Neste sentido, eu vejo o suicídio assistido como uma espécie de medida paliativa, apesar de extrema.
Spiegel: Em que tipos de situação o senhor está pensando?
De Ridder: Eu vivenciei um caso de perto.
Um paciente tinha um tumor em seu pescoço e ele começou a sangrar.
Ele estava em suas últimas semanas de vida.
Ele disse: eu não quero ser um fardo para minha família, ou para mim mesmo, nesta condição.
Uma preocupação altamente plausível.
E o médico dele o ajudou.
Este é um comportamento ético, no meu entender.
Spiegel: O senhor ajudaria?
De Ridder: Sim, se a decisão deles for permanente e foi tomada sem pressão externa, e se não houver evidência de problema psiquiátrico.
É preciso conhecer o paciente muito bem para fazer isso.
Ao longo do último ano e meio, eu passei a conhecer uma mulher jovem, uma cientista brilhante, que, desde um acidente há dois anos, está paralisada do pescoço para baixo e não sente nada.
Ela queria que a respiração artificial fosse desligada, mas seu pedido foi recusado, porque é claramente ilegal.
Ela foi literalmente repreendida por ser a única paciente na ala que não queria viver.
Spiegel: E como ela está hoje?
De Ridder: Ela está respirando por conta própria de novo.

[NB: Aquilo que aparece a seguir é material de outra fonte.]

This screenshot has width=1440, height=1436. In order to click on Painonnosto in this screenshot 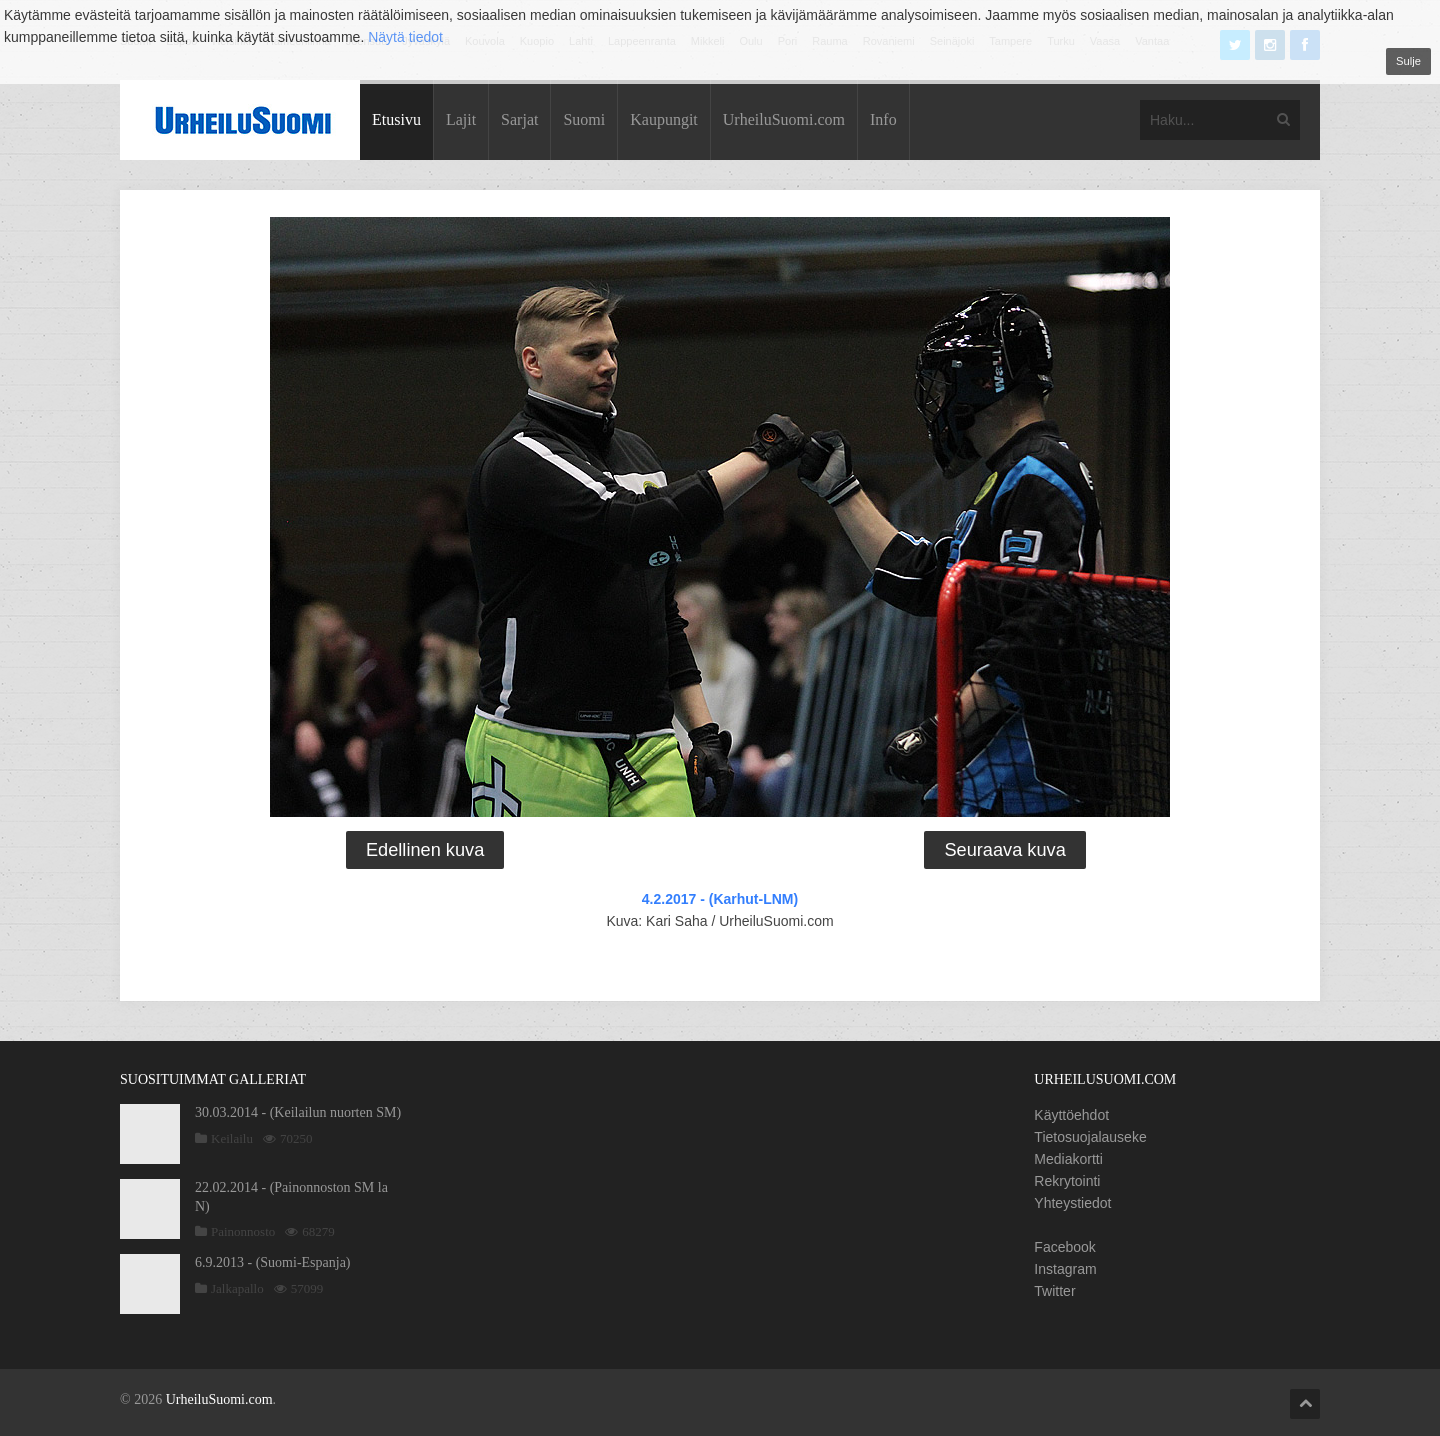 , I will do `click(243, 1231)`.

Mas ela diz que não pode mais tocar ninguém, que não pode mais realizar seu trabalho, que não consegue mais nem mesmo erguer uma pedrinha.
Ela não quer viver dessa forma.
É preciso lembrar que é uma vida que nem mesmo existiria sem os procedimentos médicos avançados e também é uma à qual ela não pode mais colocar um fim por conta própria.
Nesta situação, eu não posso exatamente ordenar que a mulher seja virada tantas vezes por dia, que deva ser alimentada ou que fique assim por mais 40 anos, apenas porque dispomos do know-how tecnológico e queremos satisfazer nossos padrões éticos.
Spiegel: E o que o senhor pretende fazer?
De Ridder: Se ela mantiver sua decisão, então eu a ajudarei.
E enfrentarei a controvérsia consequente.
Spiegel: O senhor poderá violar as regras de conduta médica.
De Ridder: Sim, a ética médica oficial proíbe que algo assim seja permitido segundo a lei criminal e a lei constitucional.
Mas deveria?
Nós temos que esclarecer isso.
Um grande número dos meus colegas apoia o que eu digo –isto é confirmado regularmente pelas pesquisas de opinião.
Por anos, a Associação Médica Alemã (nota do editor: a entidade nacional das associações médicas regionais alemãs que ajuda a estabelecer a política de saúde) mantém uma proibição de fato a falar ou pensar neste assunto.
Mas, como médicos, nós precisamos de um debate sobre o suicídio assistido por médico e os problemas que surgem em torno da administração do atendimento paliativo.